The Independent Media and Policy Initiative (IMPI), a Think Tank, has justified the new tariff for Nigeria’s top end electricity consumers but does not think the authorities are doing enough to communicate with Nigerians.
In a policy statement signed by its Chairman Niyi Akinsiju, the Policy Think tank noted that there is a need for Nigerians to know that years of little or no investment in the power value chain had created a major challenge for the sector.
IMPI said: “The crux of the matter is bridging the historically huge gap between demand and supply of electric power to the people. This necessitates the need for investment, not just of the common place quantum, but of the hefty sort.
“This must have compelled the declared goal of the Minister of Power, Adebayo Adelabu, who in September 2023, noted that the Federal Government, in a bid to boost electricity generation, is planning a $20bn investment injection to the national grid in form of creation of new power plants and invigorating the transmission lines.
“According to him, ‘The Nigerian government is actively advancing the power sector through various measures. With a $20 billion investment plan, new power plants and transmission lines are set to be established to boost power generation and grid stability to attain at least 20,000 megawatts of electricity generation in the next three years.’
“The Minister further informed, and we agree, that the mid – and long-term power generation targets of 30,000MW by 2030 and 60,000MW by 2060 is achievable. He said enough investments must be made to not only generate power but also on how to transmit same to end users.
“Coming on the back of the Minister’s position, we are of the strong opinion that the Minister is highly persuaded and shares the same belief in the industry as earlier articulated by President Bola Ahmed Tinubu to ramp up electric power generation and distribution up to 20,000 megawatts.
“This targeted kilowatts figure should ordinarily sound pleasing to the beleaguered ears of the vast number of Nigerians that had, over the years, been deprived of the basic comfort of life that should be enabled by regular electricity supply.

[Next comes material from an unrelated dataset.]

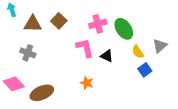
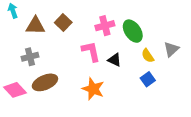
gray cross: (28, 53) -> (30, 57), turned -35
blue square: (145, 70) -> (148, 79), moved
orange star: (87, 83) -> (93, 89), size x1.5
brown ellipse: (42, 93) -> (45, 82), moved

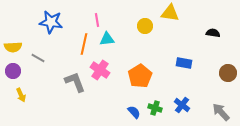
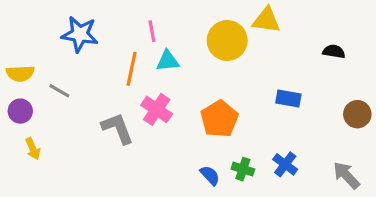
yellow circle: (145, 26) -> (227, 40), size x1.6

“The same applies to entrepreneurs who have had to commit more than 30 per cent of their operating costs on funding alternative power sources for their production activities. Nevertheless, there appears to be no grand enthusiasm to the warm prospect of increased power supply as enunciated by the Minister of Power because, as we observe, there is an active resistance to his good prognosis.
“At the heart of the 20,000 megawatts goal is the requirement for a huge investment outlay in the electricity supply industry which should be expected. But on the back of the vision to crystallise this huge investment outlay is the need to increase tariff rates, so that they can be cost reflective.”
The policy think-tank blamed the inability of Nigerians to key into the government plan on poor messaging and also urged the authorities to justify the 20-hour plus daily benchmark for power supply to top- end electricity consumers affected by the tariff hike.
“We have continued to observe increasing belligerence in the reaction of many Nigerians outside the Band A class of consumers against the increase in the tariff rate as it affects those classified as Band A.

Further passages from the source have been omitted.